"... and he prayed again, and the sky poured rain, and the earth produced its fruit" (James 5:18)
(Forward by: A. W. Tozer)
Great industrial concerns have in their employ men who are needed only when there is a breakdown somewhere. When something goes wrong with the machinery, these men spring into action to locate and remove the trouble and get the machinery rolling again. For these men a smoothly operating system has no interest. They are specialists concerned with trouble and how to find and correct it.
In the Kingdom of God things are not too different. God has always had His specialists whose chief concern has been the moral breakdown, the decline in the spiritual health of the nation or the Church. Such men were Elijah, Jeremiah, Malachi, and others of their kind who appeared at critical moments in history to reprove, rebuke, and exhort in the name of god and righteousness.
A thousand or ten thousand ordinary priests or pastors or teachers could labor quietly on, almost unnoticed, while the spiritual life of Israel or the Church was normal. But let the people of God go astray from the paths of truth, and immediately the specialist appeared almost out of nowhere. His instinct for trouble brought him to the help of the Lord and of Israel.
Such a man was likely to be drastic, radical, possible at times violent, and the curious crowd that gathered to watch him work soon branded him as extreme, fanatical, negative. And in a sense they were right. He was single-minded, severe, fearless, as these were the qualities the circumstances demanded. He shocked some, frightened others, and alienated not a few, but he knew Who had called him and what he was sent to do. His ministry was geared to the emergency, and that fact marked him out as different, a man apart.
To such men as this the Church owes a debt too heavy to pay. The curious thing is that She seldom tries to pay him while he lives, but the next generation builds his sepulcher and writes his biography, as if instinctively and awkwardly to discharge an obligation the previous generation to a large extent ignored.
Such a man is not an easy companion. The professional evangelist who leaves the wrought-up meeting as soon as it ends to hurry over to the most expensive restaurant to feast and crack jokes with his sponsors will find this man something of an embarrassment, for he cannot turn off the burden of the Holy Spirit as one would turn off a faucet. He insists upon being a Christian all the time, everywhere; and again, that marks him out as different.
Toward him it is impossible to be neutral.

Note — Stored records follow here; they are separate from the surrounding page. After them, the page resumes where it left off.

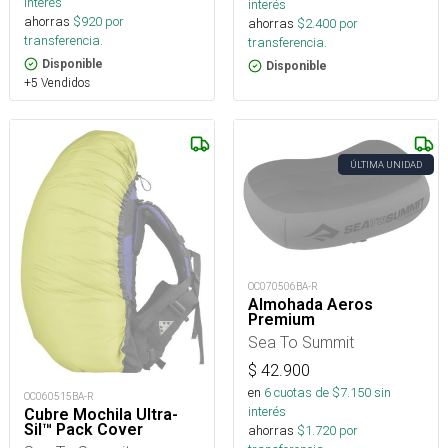
interés
interés
ahorras
$
920
por
ahorras
$
2.400
por
transferencia.
transferencia.
Disponible
Disponible
+5 Vendidos
ÚLTIMA UNIDAD
OC070506BA-R
Almohada Aeros
Premium
Sea To Summit
$
42.900
en
6
cuotas de $
7.150
sin
OC060515BA-R
interés
Cubre Mochila Ultra-
Sil™ Pack Cover
ahorras
$
1.720
por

His acquaintances are divided pretty neatly into two classes, those who love him with all admiration, and those who hate him with perfect hatred!

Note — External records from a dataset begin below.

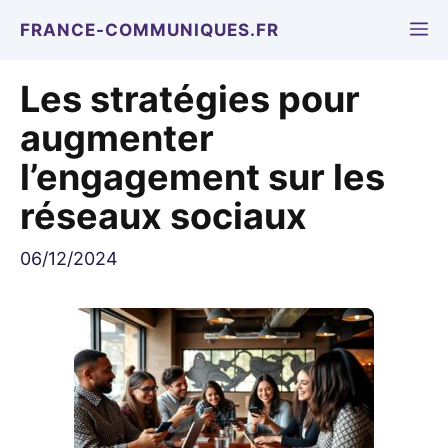
Aller
M
FRANCE-COMMUNIQUES.FR
au
contenu
Les stratégies pour
augmenter
l’engagement sur les
réseaux sociaux
06/12/2024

"When we go to God by prayer, the devil knows we go to fetch strength against him, and therefore he opposed us all he can." (R. Sibbes)
To the question, "Where is the Lord God of Elijah?" we answer, "Where He has always been - on the throne!" But where are the Elijah's of God? We know Elijah was "a man of like passions as we are," but alas! we are not en of like prayer as he was. One praying man stands as a majority with God! Today God is bypassing men - not because they are too ignorant, but because they are too self-sufficient. Brethren, our abilities are our handicaps, and our talents are our stumbling blocks!
Out of obscurity, Elijah came on to the Old Testament stage, a full-grown man. Queen Jezebel, that daughter of hell, had routed the priests of God and replaced them with groves to false deities. Darkness covered the land and gross darkness the people, and they were drinking iniquity like water. Every day the land, fouled with heathen temples and idolatrous rites, saw smoke curling from a thousand cruel altars.
Elijah lived with God. He thought about the nation's sin like God; he grieved over sin like God; he spoke against sin like God. He was all passion in his prayers and passionate in his denunciation of evil in the land. He had no smooth preaching. Passion fired his preaching, and his words were on the hearts of men as molten metal on their flesh.